Integrative medicine, commonly known as alternative or holistic medicine is now considered mainstream. For this I’m grateful as being an advocate of natural medicine for close to 20 years, I’m no longer considered a “hippie”. Also, with health care on the top of everyone’s mind these days, integrative medicine puts health care squarely on the shoulders of those responsible…us. Integrative medicine sees the body as a mind/body/spirit connection, not just in physical terms. Elements of it can be as simple but powerful such as diet, exercise, and stress management. Seems simple to some of us but for others it can be scary. However, taking responsibility for our health is necessary when you consider that up to 70% of all diseases are preventable. Can you imagine the reduction in health care if the majority of us adopted lifestyle habits that included eating well, exercising, and stress management. Pretty powerful stuff.

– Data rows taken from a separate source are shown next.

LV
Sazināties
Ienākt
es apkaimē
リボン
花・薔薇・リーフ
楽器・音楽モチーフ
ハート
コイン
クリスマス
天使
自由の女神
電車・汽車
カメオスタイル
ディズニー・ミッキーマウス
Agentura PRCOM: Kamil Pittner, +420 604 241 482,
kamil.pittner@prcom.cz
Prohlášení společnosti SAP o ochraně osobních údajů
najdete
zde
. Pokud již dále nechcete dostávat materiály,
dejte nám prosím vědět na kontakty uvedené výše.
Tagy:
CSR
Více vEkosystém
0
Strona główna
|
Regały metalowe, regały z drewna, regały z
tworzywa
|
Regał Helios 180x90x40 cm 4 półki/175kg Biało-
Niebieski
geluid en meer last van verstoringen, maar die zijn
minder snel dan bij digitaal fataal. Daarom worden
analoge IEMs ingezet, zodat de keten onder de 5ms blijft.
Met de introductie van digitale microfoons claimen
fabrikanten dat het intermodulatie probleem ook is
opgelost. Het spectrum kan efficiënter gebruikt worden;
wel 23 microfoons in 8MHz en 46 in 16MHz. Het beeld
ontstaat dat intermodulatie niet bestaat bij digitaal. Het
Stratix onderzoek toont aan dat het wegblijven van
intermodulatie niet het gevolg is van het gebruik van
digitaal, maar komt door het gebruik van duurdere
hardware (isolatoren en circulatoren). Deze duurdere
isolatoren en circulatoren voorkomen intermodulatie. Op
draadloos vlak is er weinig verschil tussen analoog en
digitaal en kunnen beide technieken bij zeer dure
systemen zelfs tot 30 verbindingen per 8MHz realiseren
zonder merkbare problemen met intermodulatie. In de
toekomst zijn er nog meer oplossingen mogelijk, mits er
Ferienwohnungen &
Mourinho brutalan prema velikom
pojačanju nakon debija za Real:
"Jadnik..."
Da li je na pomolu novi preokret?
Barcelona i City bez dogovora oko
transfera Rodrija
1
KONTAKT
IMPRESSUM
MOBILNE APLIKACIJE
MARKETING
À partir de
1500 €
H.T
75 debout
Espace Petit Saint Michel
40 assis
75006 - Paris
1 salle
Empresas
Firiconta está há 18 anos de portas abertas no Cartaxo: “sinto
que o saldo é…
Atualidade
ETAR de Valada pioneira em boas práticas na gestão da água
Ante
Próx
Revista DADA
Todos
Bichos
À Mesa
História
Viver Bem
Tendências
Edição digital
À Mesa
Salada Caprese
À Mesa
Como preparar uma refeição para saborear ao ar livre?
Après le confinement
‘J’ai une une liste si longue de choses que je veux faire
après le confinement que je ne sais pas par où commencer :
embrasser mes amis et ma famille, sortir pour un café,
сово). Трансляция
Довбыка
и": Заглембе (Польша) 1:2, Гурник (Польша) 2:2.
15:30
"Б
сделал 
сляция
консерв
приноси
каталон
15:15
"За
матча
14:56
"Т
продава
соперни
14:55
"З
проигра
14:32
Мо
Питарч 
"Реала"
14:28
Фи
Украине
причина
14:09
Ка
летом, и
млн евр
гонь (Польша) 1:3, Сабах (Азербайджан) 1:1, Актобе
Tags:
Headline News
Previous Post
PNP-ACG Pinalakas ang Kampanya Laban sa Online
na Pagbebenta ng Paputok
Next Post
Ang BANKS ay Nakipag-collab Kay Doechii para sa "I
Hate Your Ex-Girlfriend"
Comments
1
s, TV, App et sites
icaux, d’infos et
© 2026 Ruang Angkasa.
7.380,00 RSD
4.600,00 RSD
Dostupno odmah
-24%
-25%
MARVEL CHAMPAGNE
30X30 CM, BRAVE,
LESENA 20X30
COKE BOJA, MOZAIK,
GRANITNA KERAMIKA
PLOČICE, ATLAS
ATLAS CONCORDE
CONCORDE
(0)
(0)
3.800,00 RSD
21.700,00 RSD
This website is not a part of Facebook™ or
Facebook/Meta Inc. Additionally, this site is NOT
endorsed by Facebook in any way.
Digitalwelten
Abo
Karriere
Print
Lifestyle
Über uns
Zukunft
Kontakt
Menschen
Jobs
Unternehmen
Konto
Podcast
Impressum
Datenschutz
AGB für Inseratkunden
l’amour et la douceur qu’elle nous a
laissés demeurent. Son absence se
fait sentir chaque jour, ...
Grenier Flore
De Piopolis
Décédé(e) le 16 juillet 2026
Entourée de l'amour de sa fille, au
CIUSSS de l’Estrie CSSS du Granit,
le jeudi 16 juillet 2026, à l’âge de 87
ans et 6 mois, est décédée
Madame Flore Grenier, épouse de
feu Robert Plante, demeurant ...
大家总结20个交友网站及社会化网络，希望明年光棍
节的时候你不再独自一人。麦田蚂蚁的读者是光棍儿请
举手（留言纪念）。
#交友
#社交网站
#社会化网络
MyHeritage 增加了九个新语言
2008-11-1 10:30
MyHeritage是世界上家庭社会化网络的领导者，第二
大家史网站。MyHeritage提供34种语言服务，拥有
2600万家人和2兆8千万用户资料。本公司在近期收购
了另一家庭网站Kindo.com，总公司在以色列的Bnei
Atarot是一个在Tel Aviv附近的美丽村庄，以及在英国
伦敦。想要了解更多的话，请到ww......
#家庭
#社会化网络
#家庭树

Integrative or alternative medicine opens doors for us to explore the benefits of certain foods to eat (ie. fish for omega 3 fatty acids, or blueberries for antioxidant benefits), exercise not only helps us stay fit but helps detox the body, and meditation is a yogi’s best friend and truly one of the simplest and best ways to manage stress. It’s not considered “out there” anymore to adopt these principles as lifestyle choices. And I can seek the advice of other trained health professionals such as acupuncturists, naturopaths, and other qualified individuals who are trained in ways medical doctors aren’t. Just a different approach to health and wellness I can access.
What prompted me to write about integrative medicine is I heard a publication was to be inserted into the Wall Street Journal as a reference to integrative medicine. I’m still looking for it (if any of you New Yorkers out there see it, please send a copy to MT) I applaud any and all efforts for people to educate themselves on how they can take care of their own health and wellness.